Community
    • Login

    How to Print Pretty with missing close tags.

    Scheduled Pinned Locked Moved Help wanted · · · – – – · · ·
    5 Posts 2 Posters 136 Views
    Loading More Posts
    • Oldest to Newest
    • Newest to Oldest
    • Most Votes
    Reply
    • Reply as topic
    Log in to reply
    This topic has been deleted. Only users with topic management privileges can see it.
    • Doctor RashirD
      Doctor Rashir
      last edited by

      I am looking at a Quicken QFX log file that is in a sort of XML type format. The format has many missing End tags so this causes the XML Tools - Pretty Print to indent nearly forever.

      Is there a way to align the Start and End tags that are present?

      For example in the following code how do I align the bolded lines:

      <OFX>
      	<SIGNONMSGSRQV1>
      		**<SONRQ>**
      			<DTCLIENT>20250520104016.123[-7:MST]
      				<USERID>anonymous00000000000000000000000
      					<USERPASS>X
      						<GENUSERKEY>N
      							<LANGUAGE>ENG
      								<APPID>QWIN
      									<APPVER>2700
      									**</SONRQ>**
      						</SIGNONMSGSRQV1>
      						<INTU.BRANDMSGSRQV1>
      							<INTU.BRANDTRNRQ>
      								<TRNUID>19FFC8F0-7EF9-1000-BC8D-909811990026
      									<INTU.BRANDRQ>
      
      

      I am running on Win 11, latest update and Np++ v8.8.3

      PeterJonesP 1 Reply Last reply Reply Quote 0
      • PeterJonesP
        PeterJones @Doctor Rashir
        last edited by

        @Doctor-Rashir said in How to Print Pretty with missing close tags.:

        I am looking at a Quicken QFX log file that is in a sort of XML type format.

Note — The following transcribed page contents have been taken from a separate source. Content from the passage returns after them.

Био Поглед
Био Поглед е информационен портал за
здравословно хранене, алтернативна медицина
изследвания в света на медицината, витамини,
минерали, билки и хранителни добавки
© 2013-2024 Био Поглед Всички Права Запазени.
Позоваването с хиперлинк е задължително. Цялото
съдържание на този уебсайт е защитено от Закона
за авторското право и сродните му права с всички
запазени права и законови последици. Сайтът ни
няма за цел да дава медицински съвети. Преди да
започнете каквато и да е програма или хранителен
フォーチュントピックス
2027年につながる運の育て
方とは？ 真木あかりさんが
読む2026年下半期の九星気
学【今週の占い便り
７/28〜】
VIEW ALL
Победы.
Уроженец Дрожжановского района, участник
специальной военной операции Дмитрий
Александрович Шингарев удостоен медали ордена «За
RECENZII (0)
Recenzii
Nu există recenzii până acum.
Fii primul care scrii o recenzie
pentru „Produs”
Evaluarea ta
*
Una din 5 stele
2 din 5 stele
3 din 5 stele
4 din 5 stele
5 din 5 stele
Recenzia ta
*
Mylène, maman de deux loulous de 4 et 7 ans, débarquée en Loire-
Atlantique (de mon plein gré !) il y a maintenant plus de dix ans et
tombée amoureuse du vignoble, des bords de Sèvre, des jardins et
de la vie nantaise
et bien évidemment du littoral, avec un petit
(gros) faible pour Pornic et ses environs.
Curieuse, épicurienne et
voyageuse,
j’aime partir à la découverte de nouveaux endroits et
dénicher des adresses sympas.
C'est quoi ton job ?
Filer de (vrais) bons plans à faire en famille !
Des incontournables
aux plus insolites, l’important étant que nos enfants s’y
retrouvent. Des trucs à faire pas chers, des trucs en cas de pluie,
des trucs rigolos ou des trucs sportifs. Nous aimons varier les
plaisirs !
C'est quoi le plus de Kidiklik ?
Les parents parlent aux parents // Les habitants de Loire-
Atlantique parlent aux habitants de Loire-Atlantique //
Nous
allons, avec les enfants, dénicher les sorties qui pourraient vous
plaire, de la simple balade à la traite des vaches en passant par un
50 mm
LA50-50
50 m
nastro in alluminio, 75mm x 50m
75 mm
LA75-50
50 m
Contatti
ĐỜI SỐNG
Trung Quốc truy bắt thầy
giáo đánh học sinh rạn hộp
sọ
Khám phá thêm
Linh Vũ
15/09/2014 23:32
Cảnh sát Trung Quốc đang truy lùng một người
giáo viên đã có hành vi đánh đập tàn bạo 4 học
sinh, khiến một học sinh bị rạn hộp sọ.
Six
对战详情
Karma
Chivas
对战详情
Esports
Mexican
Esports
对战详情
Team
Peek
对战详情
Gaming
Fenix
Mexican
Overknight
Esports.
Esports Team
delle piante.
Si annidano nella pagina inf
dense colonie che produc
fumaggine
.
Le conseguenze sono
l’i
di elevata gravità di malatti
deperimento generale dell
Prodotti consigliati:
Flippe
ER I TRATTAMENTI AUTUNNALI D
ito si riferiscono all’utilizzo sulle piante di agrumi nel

The format has many missing End tags so this causes the XML Tools - Pretty Print to indent nearly forever.

        Is there a way to align the Start and End tags that are present?

        XML Tools is designed to work with well-formed XML. If it’s not well-formed (ie, unclosed tags), it’s just too much of an edge case. It’s doubtful there’s any toolmaker out there who could figure out a way to “pretty print” a seemingly-random mixture of closed and unclosed tags in any meaningful way.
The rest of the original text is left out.